Can someone explain what is the scenario AMD was trying to show?
A scenario where AMD is still relevant to most GPU buyers despite not having a competitor for the entire top part of Nvidia's lineup for most (all?) of 2016.
The sad truth about technology is that halo products influence the purchase of non-halo products. The fact that the non reference 980 ti was the fastest card in the world got boiled down by people who are more casual about gaming into "Nvidia cards are the fastest." Heck I bet the 980 ti as a brand sold more GTX 960s than any 960 review every did, people want to be a part of the same crowd as "the best" because they assume the 980 ti's dominance is an example for the entire product line.
AMD knows this, that is why it tried (and failed) to shoot for the top spot with Fiji. This generation they are doing things differently, they are hoping to make OEMs happy (who are making gaming laptops or ready-to-play Oculus boxes or Macs) instead of trying to woo consumers who won't do the research necessary to make rational decisions.

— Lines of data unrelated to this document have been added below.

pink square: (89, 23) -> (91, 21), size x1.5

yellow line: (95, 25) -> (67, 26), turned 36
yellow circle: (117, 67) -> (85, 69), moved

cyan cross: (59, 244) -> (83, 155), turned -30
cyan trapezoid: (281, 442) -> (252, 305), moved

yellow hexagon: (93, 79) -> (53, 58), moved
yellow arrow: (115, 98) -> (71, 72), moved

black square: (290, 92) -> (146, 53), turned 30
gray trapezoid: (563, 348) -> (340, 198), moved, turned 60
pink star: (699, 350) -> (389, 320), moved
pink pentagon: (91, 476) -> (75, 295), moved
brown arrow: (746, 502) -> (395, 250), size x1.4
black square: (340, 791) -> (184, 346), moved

It's kinda telling that AMD went from "we aren't a budget brand" to "we want to increase the VR market." It's like the graphics group saw the same writing on the wall that their best isn't good enough to warrant a premium price that had been staring at the CPU side of AMD for almost a decade.
Before anyone takes that as me bashing GTX customers or Nvidia customers in general, please note that this sort of thing is VERY VERY common in technology products. LG makes OLED tvs not because the TVs themselves make a lot of money (actually I think they lose money on each one sold when counting R&D), they make the OLED TVs so they can win every "TV shootout" to influence consumer behavior. The LG OLED TV line is a halo product meant to basically trick low information consumers into buying LG's (very very very crappy) LED TVs that make up the majority of LG's annual TV sales. They want people to read the headline "LG (OLED) tvs are the best" (because the OLEDs are- like comparing a GTX 260 to a 1080 when comparing LED and OLED) and assume that means all LG tvs. And some consumers will do that, the poor bastards.

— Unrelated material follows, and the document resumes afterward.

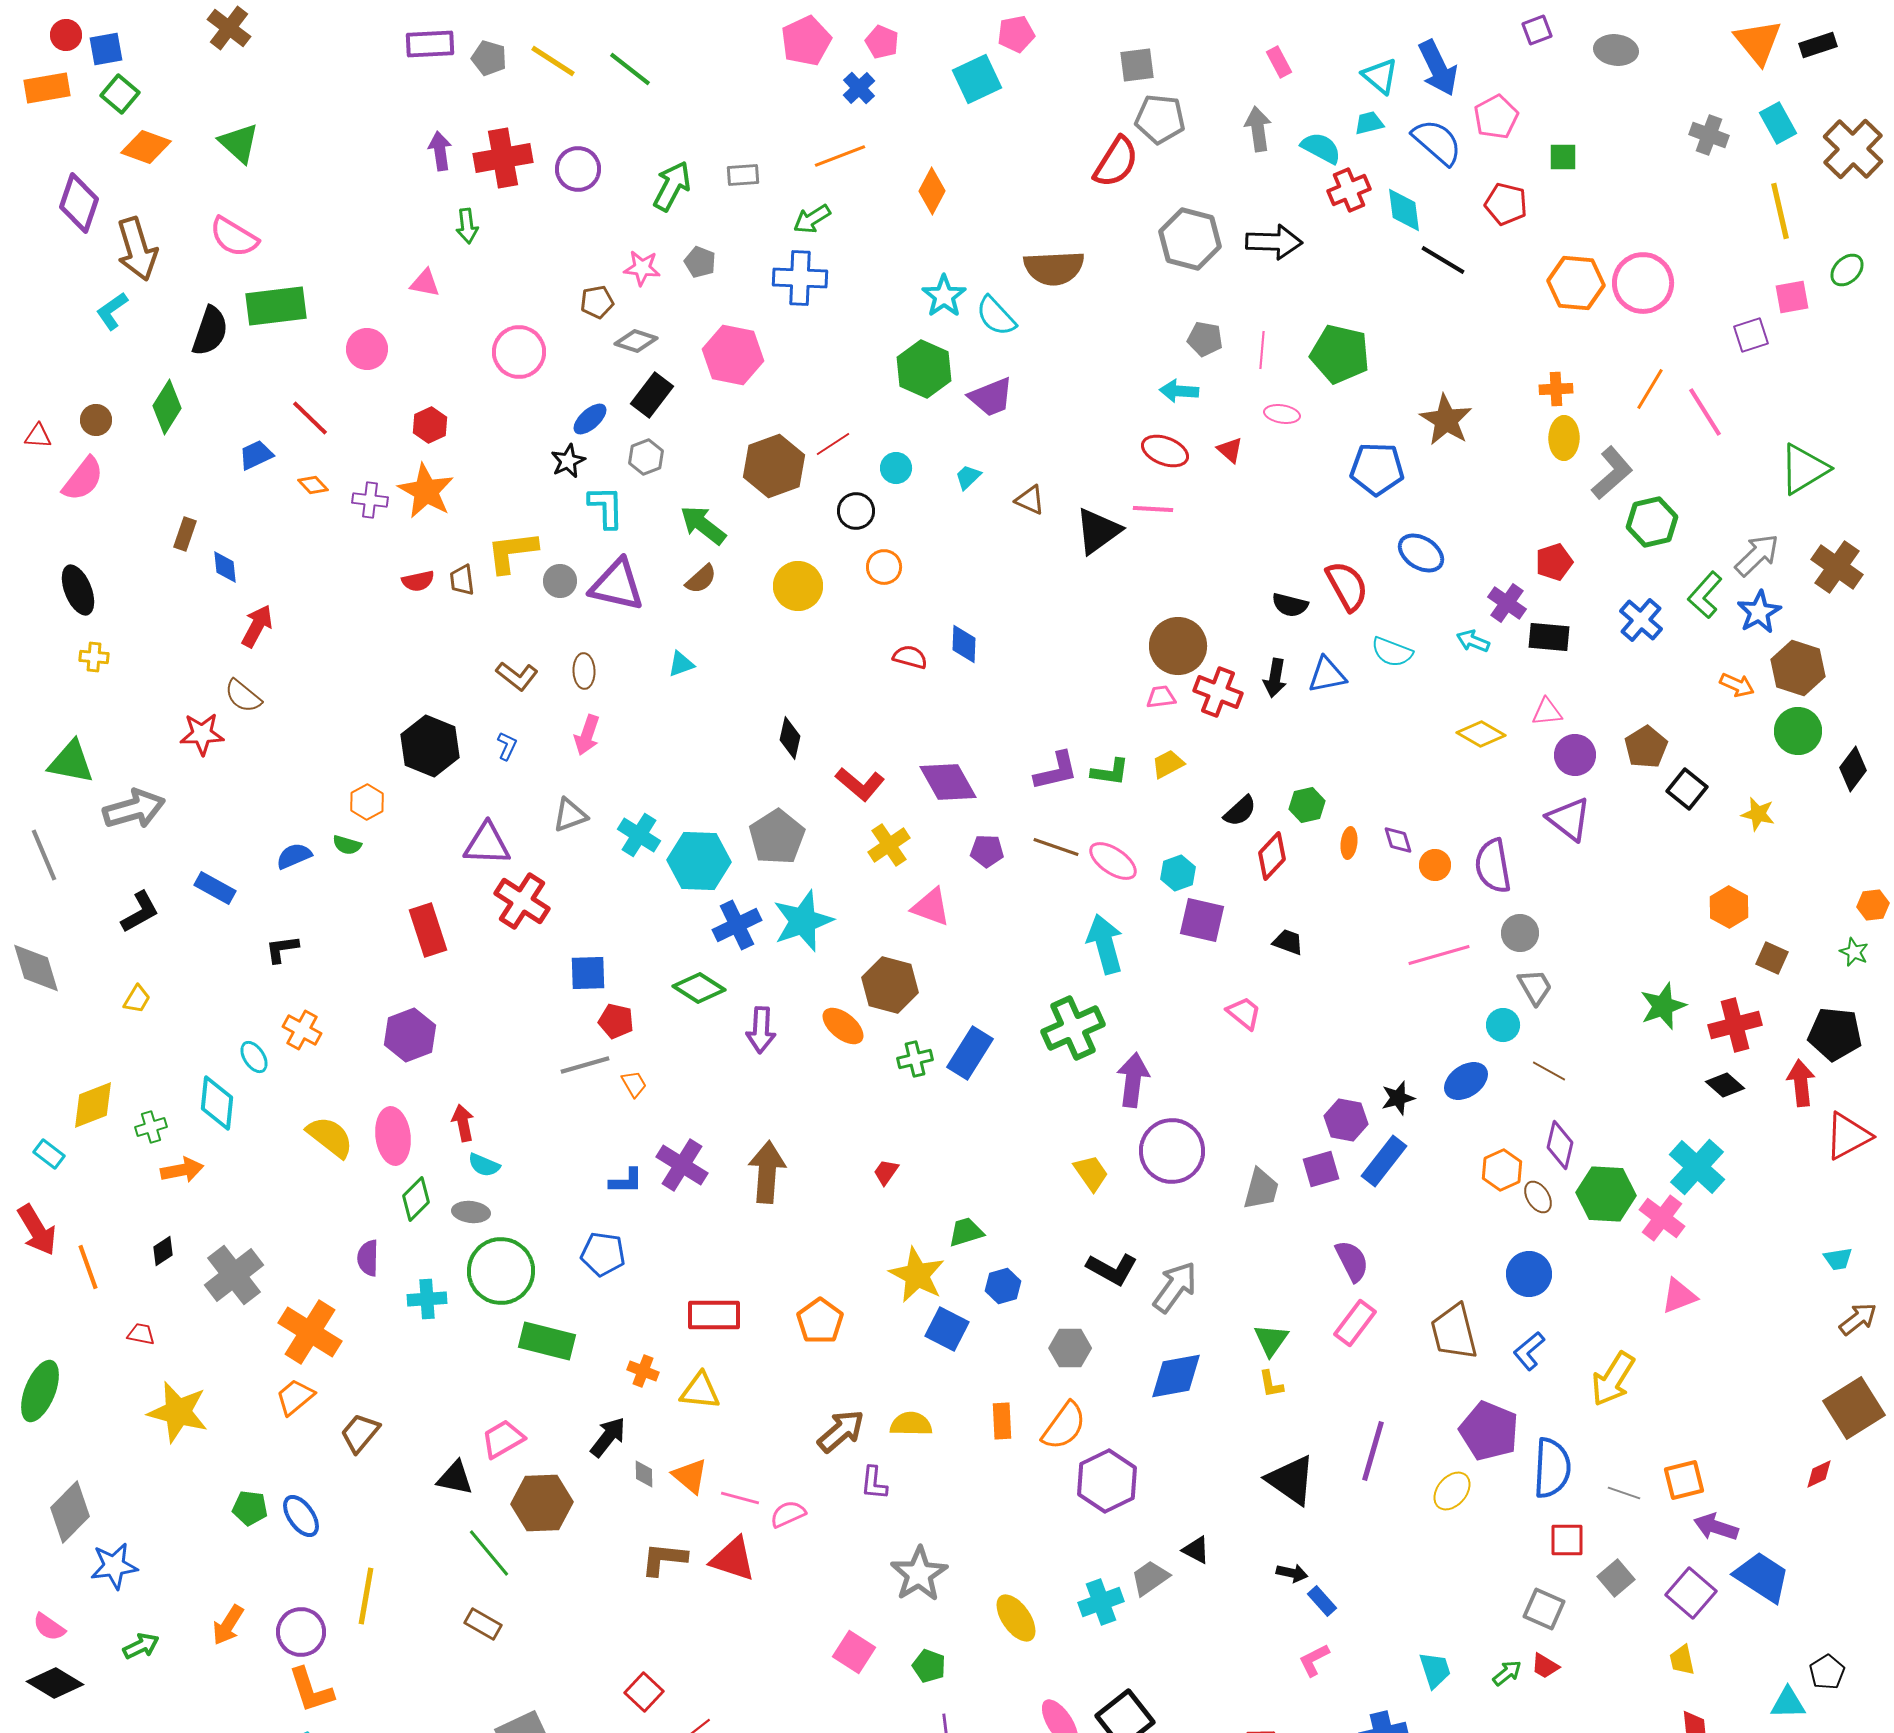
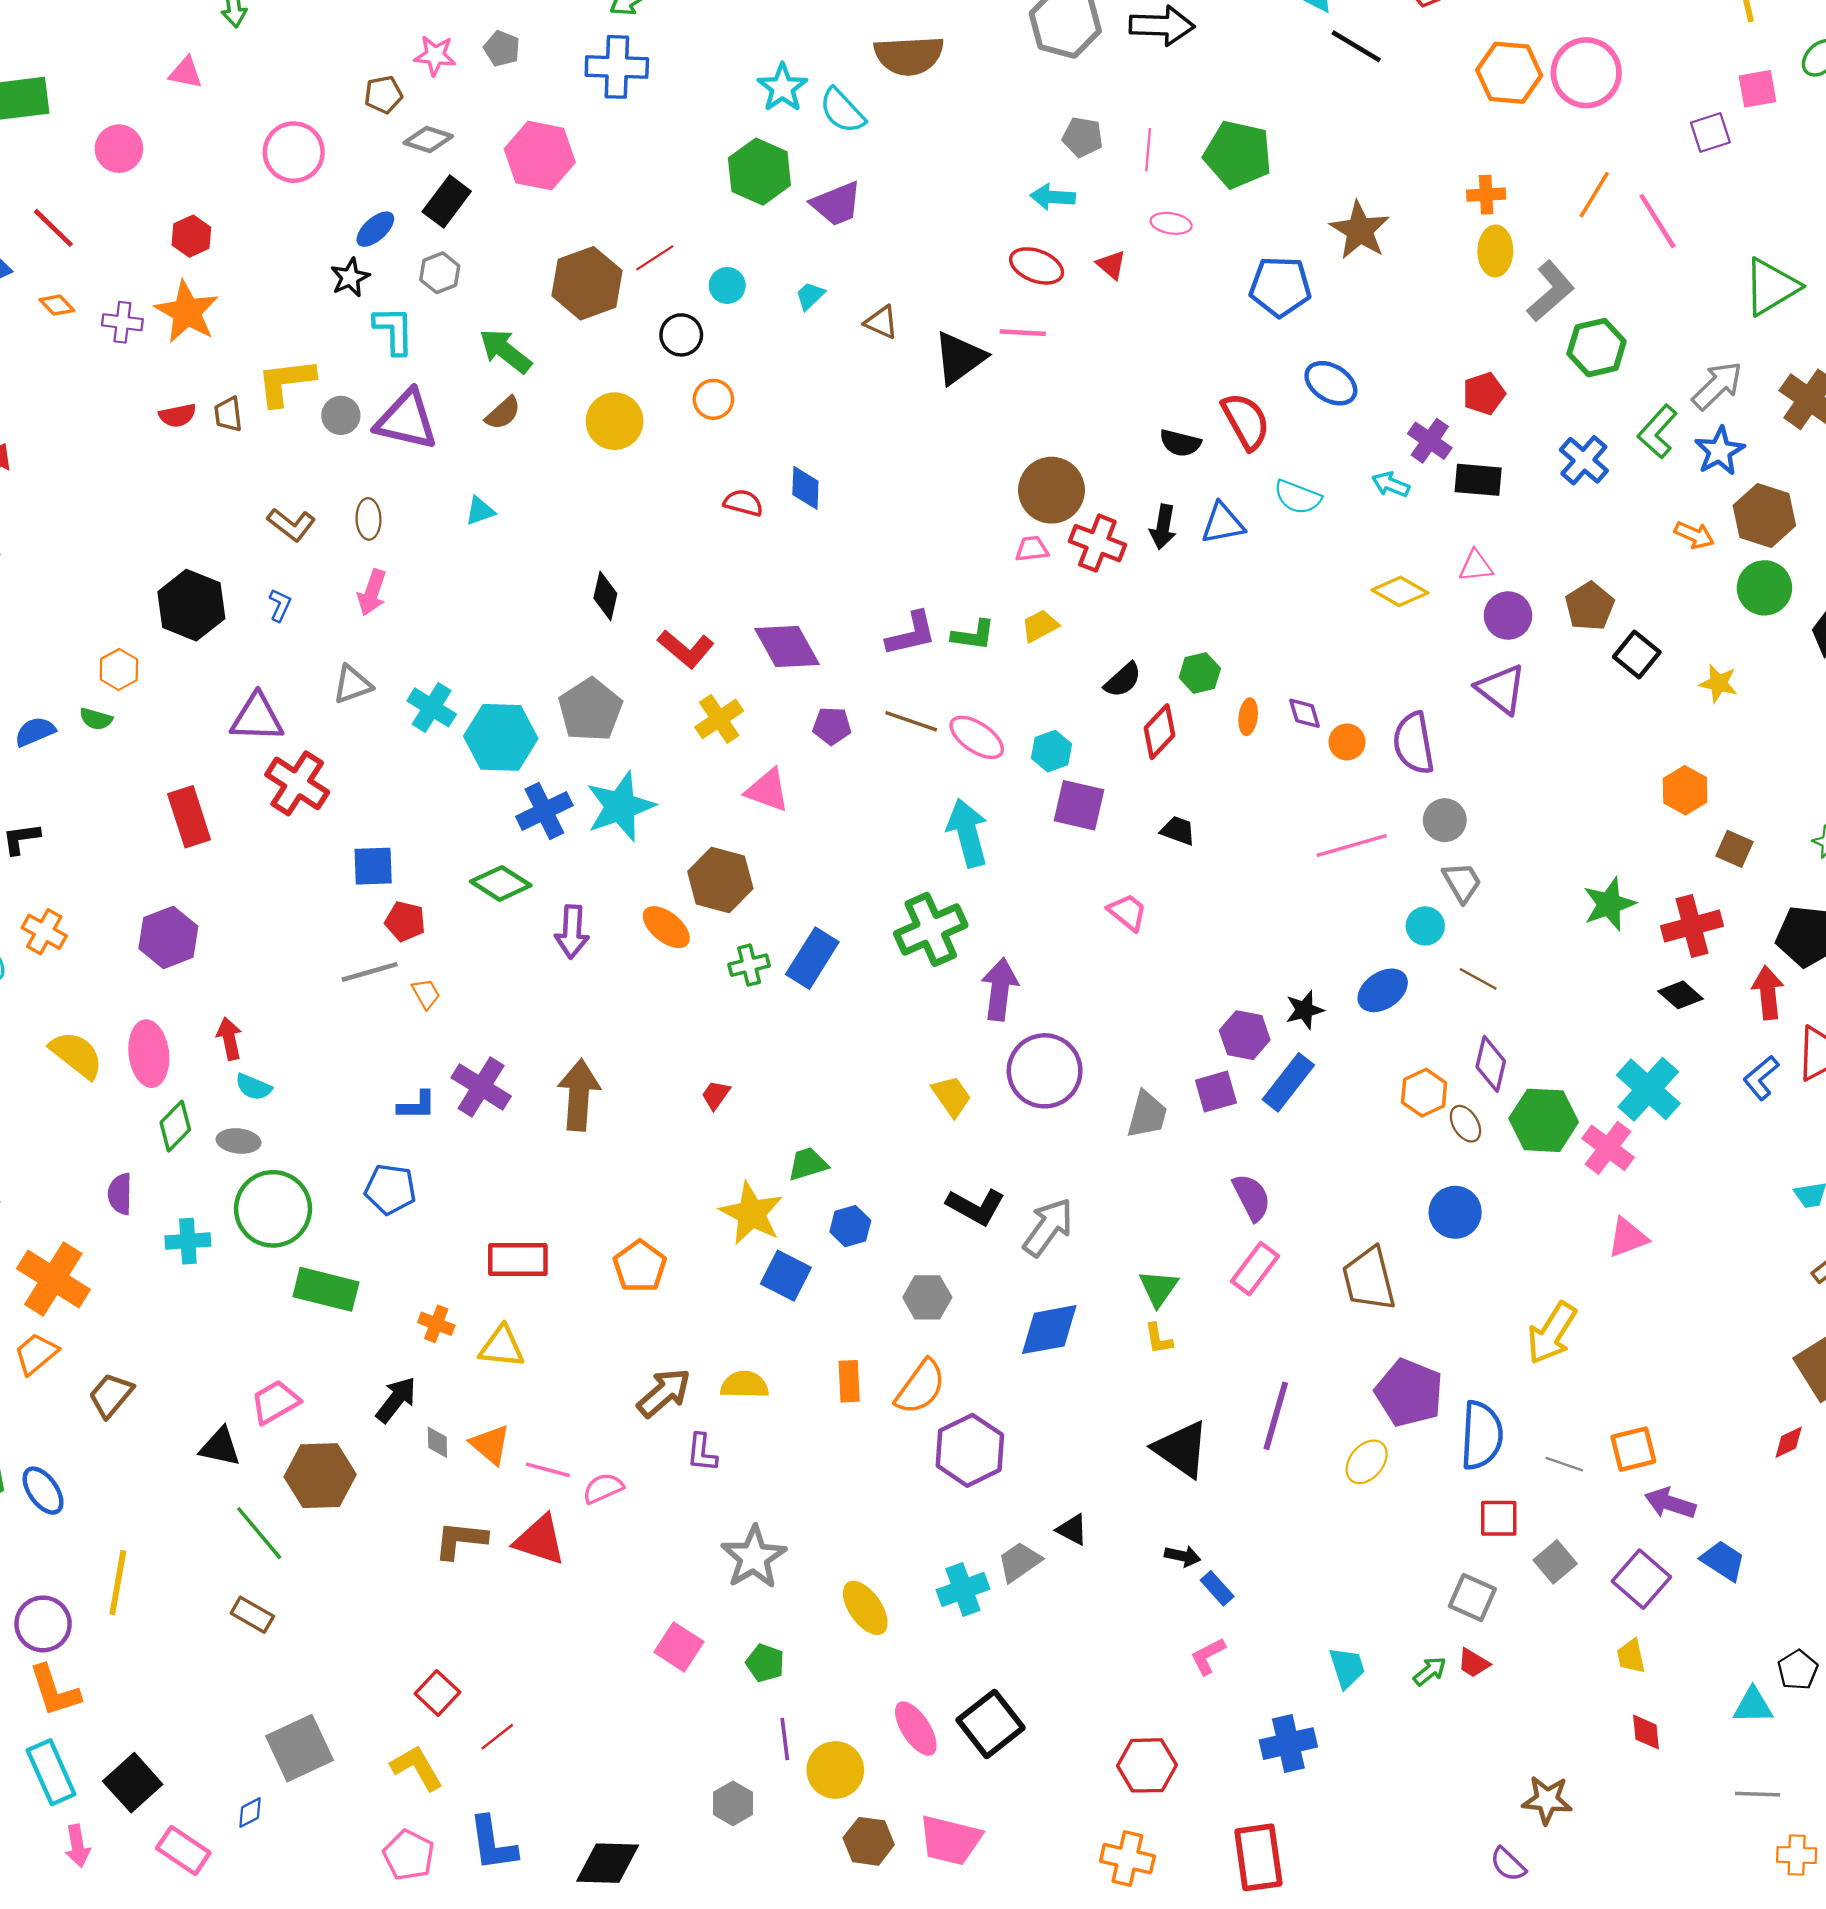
blue L-shape: (1529, 1351) -> (1761, 1078), moved
blue trapezoid: (1762, 1577) -> (1723, 1561), size x0.7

And it's not just technology where we see the halo effect. Nissan doesn't make the GT-R to make a ton of money. They make it so little boys put posters of it on the wall, and internalize somewhere that the Nissan brand can be "cool." That way when they are 35 years old and they have to buy a minivan to haul the kids around they pick a Quest instead of another competitor because that lame mommy van has the same logo on it that the once desired GT-R has.

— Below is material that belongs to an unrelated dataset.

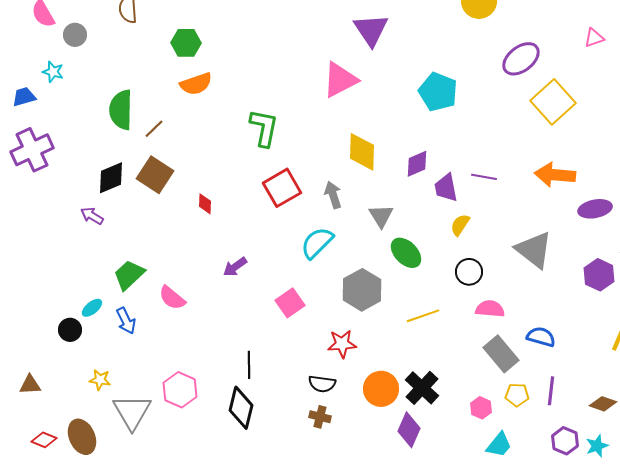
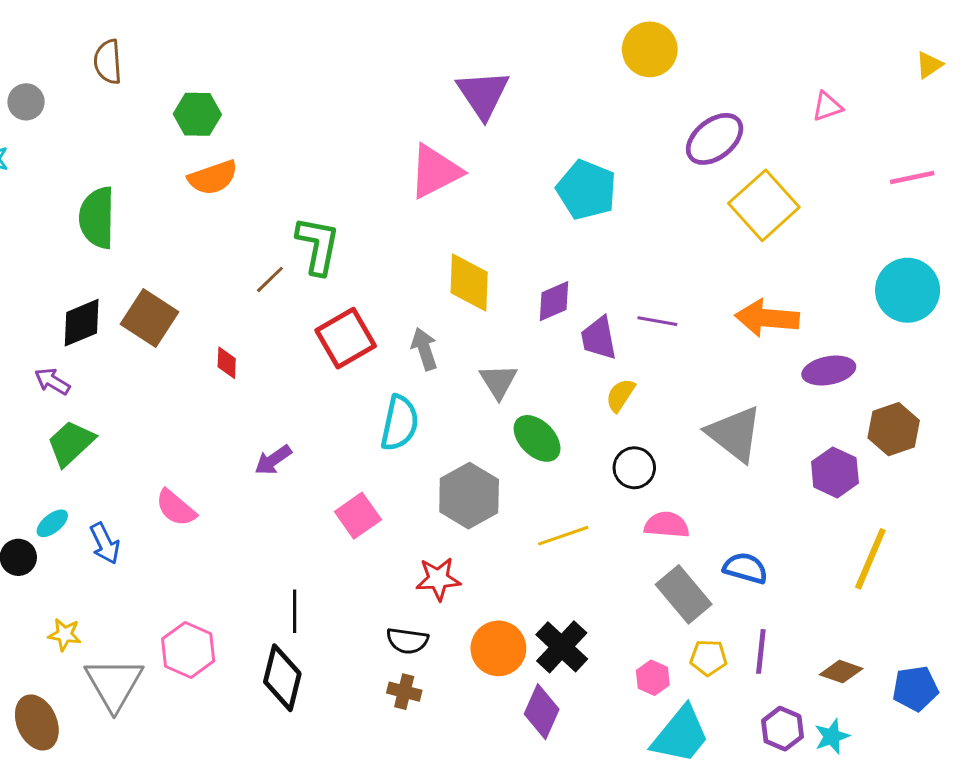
brown line: (154, 129) -> (270, 279), moved
cyan semicircle: (317, 243) -> (400, 423), turned 147
green trapezoid: (129, 275) -> (71, 443), moved
cyan trapezoid: (499, 445) -> (681, 735), size x1.5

We all take mental shortcuts in life when cutting down our consideration set for purchases, and review sites for technology or cars want to write about (and play with) the biggest and the best instead of the products that 90% of people will actually buy. The whole game is rigged against consumer laziness, and poor AMD simply doesn't have the ammo to do the kinds of things it needs to do to make consumers make poor assumptions about their product like Nvidia's products benefit from. So instead they are going to make Apple happy, because Apple is buying based on actual value.